WORK ORDER
Would you filter the listing below so that only lines with the word "topics" remain?

*** RECORDED INFORMATION Section Begins ***

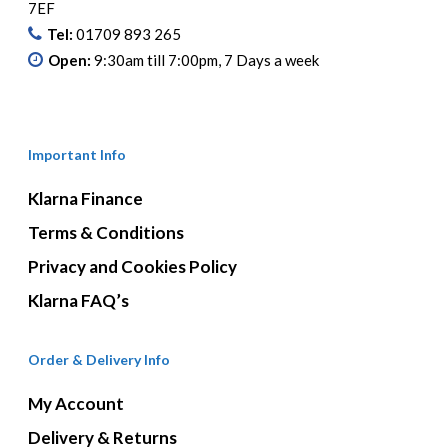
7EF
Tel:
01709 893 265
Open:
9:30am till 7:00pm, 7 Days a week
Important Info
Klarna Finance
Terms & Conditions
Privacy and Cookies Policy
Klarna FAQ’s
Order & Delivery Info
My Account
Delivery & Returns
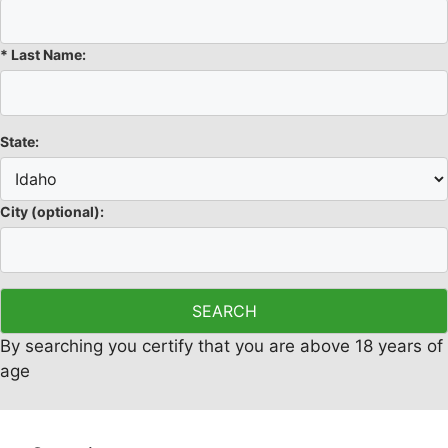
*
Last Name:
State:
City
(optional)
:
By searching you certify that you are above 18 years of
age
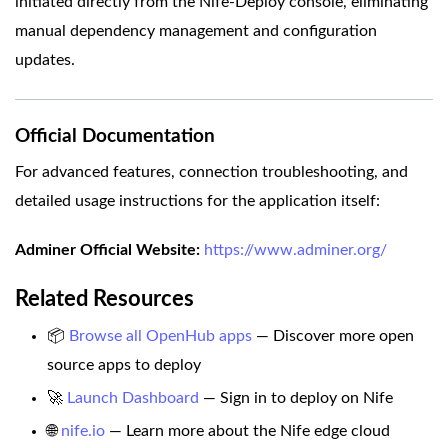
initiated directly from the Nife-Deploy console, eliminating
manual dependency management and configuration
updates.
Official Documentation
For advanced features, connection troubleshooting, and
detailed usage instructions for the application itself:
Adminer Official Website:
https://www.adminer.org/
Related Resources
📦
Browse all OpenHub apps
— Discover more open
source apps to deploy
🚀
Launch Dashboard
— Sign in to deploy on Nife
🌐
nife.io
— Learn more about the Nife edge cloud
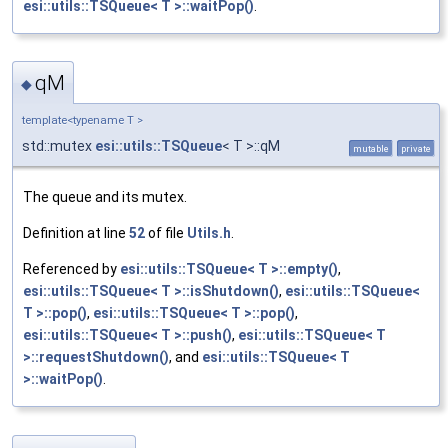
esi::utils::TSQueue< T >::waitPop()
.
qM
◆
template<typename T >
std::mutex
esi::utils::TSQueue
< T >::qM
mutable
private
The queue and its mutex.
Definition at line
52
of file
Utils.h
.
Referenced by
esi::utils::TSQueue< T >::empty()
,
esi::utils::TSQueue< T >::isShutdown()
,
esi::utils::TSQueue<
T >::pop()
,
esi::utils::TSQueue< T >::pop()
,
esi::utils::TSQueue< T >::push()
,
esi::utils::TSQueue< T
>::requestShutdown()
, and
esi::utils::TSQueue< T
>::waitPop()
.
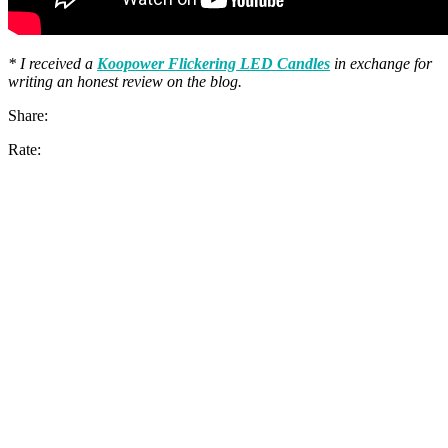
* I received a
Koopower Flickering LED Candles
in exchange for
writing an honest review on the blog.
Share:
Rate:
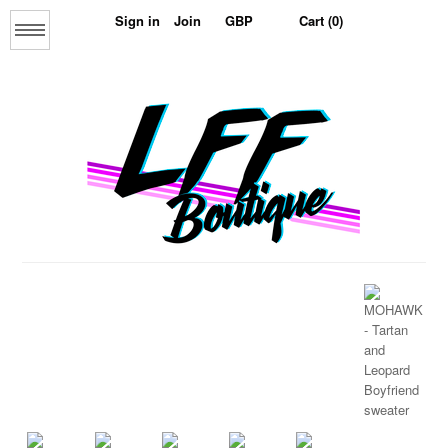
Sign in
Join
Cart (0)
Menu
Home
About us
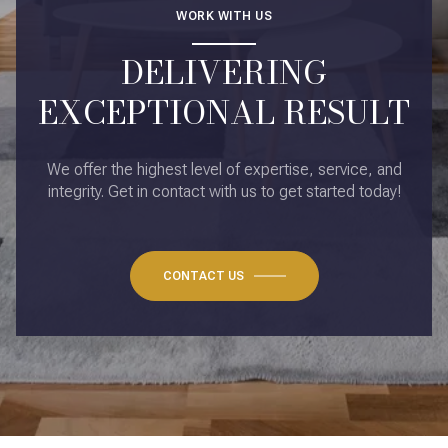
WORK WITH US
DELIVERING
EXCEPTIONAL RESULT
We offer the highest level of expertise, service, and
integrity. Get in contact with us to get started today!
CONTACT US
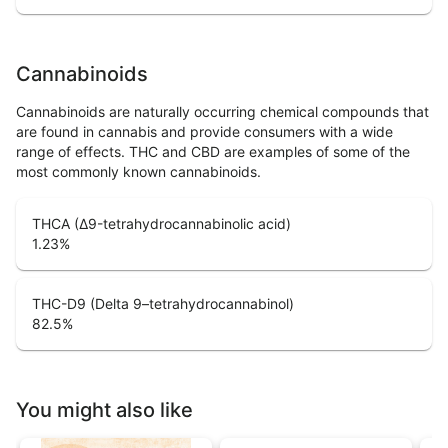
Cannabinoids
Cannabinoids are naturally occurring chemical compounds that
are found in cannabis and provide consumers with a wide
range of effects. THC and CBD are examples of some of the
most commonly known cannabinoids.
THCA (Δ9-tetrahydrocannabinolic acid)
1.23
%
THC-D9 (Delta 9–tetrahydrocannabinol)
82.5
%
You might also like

*** RECORDED INFORMATION Section Ends ***
*** RECORDED INFORMATION Section Begins ***

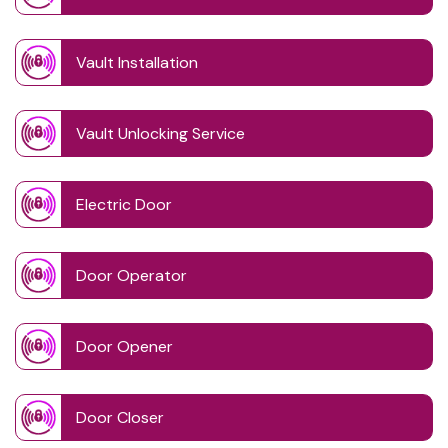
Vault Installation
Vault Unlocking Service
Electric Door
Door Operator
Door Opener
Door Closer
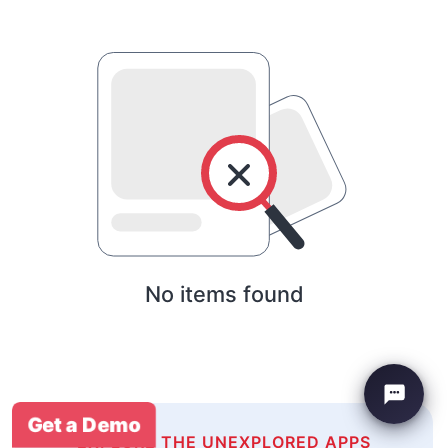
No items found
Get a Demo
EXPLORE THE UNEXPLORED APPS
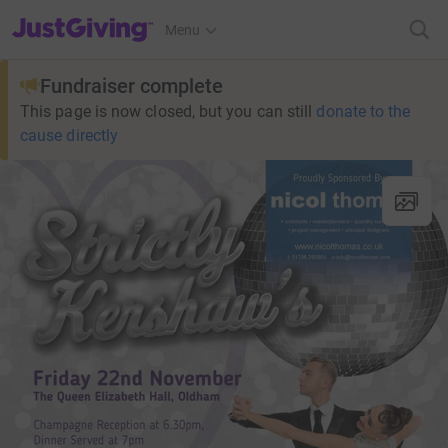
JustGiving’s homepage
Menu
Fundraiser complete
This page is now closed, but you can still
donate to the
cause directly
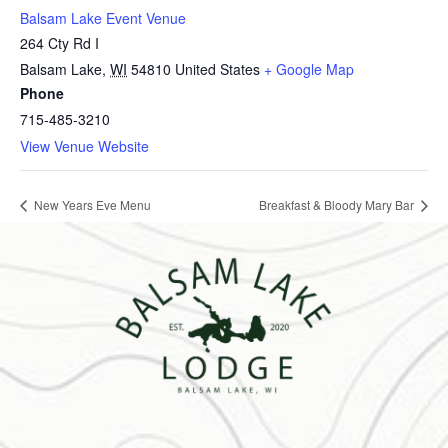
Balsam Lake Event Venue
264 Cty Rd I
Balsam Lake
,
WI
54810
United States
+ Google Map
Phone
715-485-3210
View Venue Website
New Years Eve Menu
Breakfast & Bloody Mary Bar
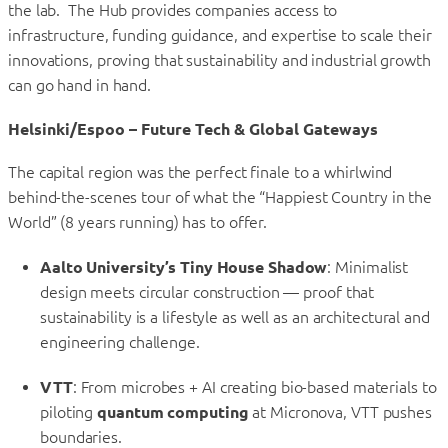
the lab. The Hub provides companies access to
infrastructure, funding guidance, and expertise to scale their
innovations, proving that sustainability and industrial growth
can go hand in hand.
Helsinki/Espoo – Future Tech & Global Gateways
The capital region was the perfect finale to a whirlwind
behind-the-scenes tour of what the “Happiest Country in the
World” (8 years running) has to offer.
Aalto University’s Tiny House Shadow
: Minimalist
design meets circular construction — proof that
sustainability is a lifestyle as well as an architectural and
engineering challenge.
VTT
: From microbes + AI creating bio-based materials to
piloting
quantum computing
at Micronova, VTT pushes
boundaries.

*** RECORDED INFORMATION Section Ends ***
*** RECORDED INFORMATION Section Begins ***

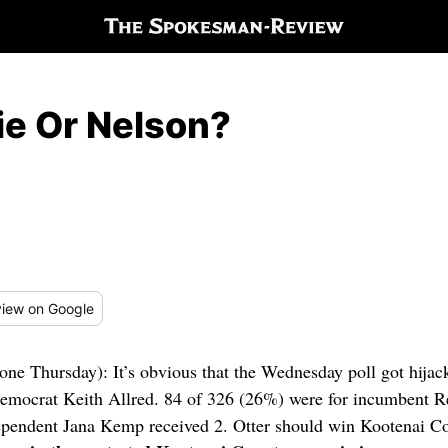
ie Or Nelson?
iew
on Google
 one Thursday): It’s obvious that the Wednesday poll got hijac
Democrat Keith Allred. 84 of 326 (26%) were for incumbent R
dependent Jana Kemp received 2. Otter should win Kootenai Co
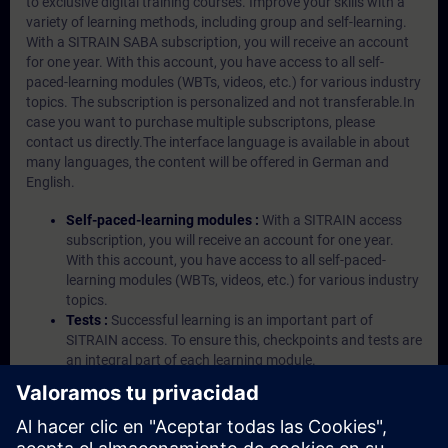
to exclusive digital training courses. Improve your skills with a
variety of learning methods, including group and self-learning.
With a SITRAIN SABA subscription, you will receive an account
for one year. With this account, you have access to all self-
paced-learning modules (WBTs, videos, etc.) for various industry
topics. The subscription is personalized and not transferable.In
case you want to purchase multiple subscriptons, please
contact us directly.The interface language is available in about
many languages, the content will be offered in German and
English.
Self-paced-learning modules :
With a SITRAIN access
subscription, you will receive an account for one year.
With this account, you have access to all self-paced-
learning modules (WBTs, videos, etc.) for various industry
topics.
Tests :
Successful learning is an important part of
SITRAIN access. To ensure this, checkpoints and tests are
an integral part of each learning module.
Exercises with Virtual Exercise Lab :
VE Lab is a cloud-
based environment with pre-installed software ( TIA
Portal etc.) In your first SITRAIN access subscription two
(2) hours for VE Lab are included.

*** RECORDED INFORMATION Section Ends ***

ANSWER SPACE
topics. The subscription is personalized and not transferable.In
topics.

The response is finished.